> **DESCRIPTION OF THE TASK**: In the listing that follows, tally the lines containing "frigat"; give the count and nothing more.

> **INFORMATION**:
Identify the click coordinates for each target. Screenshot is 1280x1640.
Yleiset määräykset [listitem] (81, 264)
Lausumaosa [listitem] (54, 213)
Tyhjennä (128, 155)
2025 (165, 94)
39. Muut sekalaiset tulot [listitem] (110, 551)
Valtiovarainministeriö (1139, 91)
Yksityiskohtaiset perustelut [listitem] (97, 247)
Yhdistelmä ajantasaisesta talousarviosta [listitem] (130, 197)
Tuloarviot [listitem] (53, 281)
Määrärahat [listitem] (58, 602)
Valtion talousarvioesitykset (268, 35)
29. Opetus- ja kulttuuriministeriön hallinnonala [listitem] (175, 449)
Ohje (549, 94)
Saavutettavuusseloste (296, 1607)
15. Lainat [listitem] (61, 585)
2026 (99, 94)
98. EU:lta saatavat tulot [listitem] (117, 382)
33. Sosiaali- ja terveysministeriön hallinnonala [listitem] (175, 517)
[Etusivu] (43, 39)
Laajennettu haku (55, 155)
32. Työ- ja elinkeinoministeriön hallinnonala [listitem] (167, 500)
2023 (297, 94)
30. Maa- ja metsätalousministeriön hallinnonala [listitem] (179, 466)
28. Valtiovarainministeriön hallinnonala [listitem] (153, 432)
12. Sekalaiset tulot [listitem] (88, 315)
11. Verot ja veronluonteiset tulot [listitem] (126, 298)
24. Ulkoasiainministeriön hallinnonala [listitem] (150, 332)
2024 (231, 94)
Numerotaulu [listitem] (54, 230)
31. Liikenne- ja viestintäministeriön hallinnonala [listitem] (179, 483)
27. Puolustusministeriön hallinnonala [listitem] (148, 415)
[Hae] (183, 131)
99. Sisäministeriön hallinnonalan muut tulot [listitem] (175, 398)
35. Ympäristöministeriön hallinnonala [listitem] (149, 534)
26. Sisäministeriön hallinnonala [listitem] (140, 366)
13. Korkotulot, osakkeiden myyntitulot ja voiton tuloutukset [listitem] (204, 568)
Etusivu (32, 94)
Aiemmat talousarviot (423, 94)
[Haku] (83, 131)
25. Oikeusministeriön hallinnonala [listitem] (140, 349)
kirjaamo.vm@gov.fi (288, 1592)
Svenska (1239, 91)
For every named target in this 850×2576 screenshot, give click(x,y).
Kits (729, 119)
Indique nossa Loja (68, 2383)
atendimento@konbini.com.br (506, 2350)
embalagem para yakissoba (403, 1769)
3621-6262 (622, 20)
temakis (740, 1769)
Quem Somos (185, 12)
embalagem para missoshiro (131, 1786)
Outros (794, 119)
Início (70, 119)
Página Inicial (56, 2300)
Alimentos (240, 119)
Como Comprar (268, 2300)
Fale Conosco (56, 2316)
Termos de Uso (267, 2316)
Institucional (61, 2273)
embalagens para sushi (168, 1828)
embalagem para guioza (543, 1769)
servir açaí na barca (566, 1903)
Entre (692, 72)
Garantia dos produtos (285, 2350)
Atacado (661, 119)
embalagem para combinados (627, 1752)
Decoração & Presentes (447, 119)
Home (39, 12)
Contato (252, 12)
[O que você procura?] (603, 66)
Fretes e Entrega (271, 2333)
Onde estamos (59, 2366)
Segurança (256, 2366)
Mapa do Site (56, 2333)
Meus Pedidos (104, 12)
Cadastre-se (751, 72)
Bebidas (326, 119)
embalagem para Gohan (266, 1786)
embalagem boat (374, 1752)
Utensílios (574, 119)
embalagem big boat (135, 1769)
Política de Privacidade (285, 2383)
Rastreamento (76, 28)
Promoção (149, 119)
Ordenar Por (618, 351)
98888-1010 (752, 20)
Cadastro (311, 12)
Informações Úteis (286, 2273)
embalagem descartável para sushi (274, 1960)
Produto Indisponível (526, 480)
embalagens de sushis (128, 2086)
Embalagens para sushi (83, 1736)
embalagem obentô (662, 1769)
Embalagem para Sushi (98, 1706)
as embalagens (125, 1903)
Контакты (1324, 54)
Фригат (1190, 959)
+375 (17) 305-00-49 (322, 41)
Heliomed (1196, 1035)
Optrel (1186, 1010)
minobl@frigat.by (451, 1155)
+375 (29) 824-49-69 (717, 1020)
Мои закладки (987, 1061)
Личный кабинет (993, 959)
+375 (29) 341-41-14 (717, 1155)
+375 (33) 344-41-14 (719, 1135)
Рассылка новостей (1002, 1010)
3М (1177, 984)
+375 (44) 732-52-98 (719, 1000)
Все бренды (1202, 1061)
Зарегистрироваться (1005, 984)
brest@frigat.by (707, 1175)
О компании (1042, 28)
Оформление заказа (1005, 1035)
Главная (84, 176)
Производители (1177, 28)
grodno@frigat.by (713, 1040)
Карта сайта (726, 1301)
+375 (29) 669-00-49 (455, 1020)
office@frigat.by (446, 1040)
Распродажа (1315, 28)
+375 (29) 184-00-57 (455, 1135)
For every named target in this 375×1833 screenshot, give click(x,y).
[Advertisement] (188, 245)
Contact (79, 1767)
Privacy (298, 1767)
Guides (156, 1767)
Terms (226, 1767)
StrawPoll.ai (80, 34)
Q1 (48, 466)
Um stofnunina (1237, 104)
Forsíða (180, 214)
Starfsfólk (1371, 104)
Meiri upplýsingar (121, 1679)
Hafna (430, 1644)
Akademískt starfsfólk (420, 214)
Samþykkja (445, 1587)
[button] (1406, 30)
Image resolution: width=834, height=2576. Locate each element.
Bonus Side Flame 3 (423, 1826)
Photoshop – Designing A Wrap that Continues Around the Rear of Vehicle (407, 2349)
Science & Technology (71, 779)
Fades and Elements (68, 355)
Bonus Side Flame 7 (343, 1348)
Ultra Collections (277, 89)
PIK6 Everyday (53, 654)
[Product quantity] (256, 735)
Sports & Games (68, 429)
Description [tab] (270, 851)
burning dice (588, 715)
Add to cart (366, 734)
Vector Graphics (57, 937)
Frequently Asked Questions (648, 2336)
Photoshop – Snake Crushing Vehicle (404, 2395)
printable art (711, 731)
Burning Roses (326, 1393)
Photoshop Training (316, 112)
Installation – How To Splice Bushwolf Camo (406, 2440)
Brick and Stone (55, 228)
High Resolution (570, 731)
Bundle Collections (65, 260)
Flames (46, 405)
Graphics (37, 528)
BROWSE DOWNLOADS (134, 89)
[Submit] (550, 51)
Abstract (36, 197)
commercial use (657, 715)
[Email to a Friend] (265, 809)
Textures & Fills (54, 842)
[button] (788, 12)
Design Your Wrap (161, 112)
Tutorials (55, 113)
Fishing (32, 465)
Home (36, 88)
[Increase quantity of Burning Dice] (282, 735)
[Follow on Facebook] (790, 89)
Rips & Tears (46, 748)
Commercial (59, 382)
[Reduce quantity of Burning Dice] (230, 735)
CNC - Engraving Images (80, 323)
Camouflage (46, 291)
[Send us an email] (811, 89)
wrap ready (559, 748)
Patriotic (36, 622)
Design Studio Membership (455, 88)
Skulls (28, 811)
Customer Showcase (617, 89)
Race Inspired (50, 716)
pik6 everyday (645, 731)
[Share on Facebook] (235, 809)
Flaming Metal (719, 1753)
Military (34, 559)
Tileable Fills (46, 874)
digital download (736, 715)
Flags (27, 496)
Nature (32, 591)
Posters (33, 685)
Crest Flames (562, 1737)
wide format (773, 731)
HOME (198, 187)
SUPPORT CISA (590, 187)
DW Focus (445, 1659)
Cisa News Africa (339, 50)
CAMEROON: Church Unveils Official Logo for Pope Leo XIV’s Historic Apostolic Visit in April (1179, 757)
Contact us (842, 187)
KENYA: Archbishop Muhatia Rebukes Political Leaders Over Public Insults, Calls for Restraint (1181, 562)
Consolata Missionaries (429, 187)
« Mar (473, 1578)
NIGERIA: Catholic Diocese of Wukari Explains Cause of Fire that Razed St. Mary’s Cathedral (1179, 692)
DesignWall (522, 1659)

> **FINISHED EXERCISE**: 4